#### Task details
Please write out the line containing "in der neuen Heimat bleiben" and each line after it through the end of the data, exactly, and nothing else.

#### Records

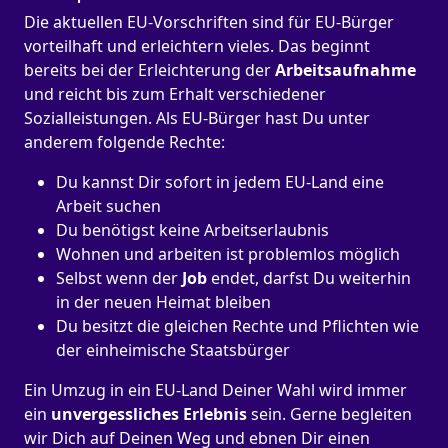
Die aktuellen EU-Vorschriften sind für EU-Bürger
vorteilhaft und erleichtern vieles. Das beginnt
bereits bei der Erleichterung der
Arbeitsaufnahme
und reicht bis zum Erhalt verschiedener
Sozialleistungen. Als EU-Bürger hast Du unter
anderem folgende Rechte:
Du kannst Dir sofort in jedem EU-Land eine
Arbeit suchen
Du benötigst keine Arbeitserlaubnis
Wohnen und arbeiten ist problemlos möglich
Selbst wenn der
Job
endet, darfst Du weiterhin
in der neuen Heimat bleiben
Du besitzt die gleichen Rechte und Pflichten wie
der einheimische Staatsbürger
Ein Umzug in ein EU-Land Deiner Wahl wird immer
ein
unvergessliches Erlebnis
sein. Gerne begleiten
wir Dich auf Deinen Weg und ebnen Dir einen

#### Solution to the exercise
in der neuen Heimat bleiben
Du besitzt die gleichen Rechte und Pflichten wie
der einheimische Staatsbürger
Ein Umzug in ein EU-Land Deiner Wahl wird immer
ein
unvergessliches Erlebnis
sein. Gerne begleiten
wir Dich auf Deinen Weg und ebnen Dir einen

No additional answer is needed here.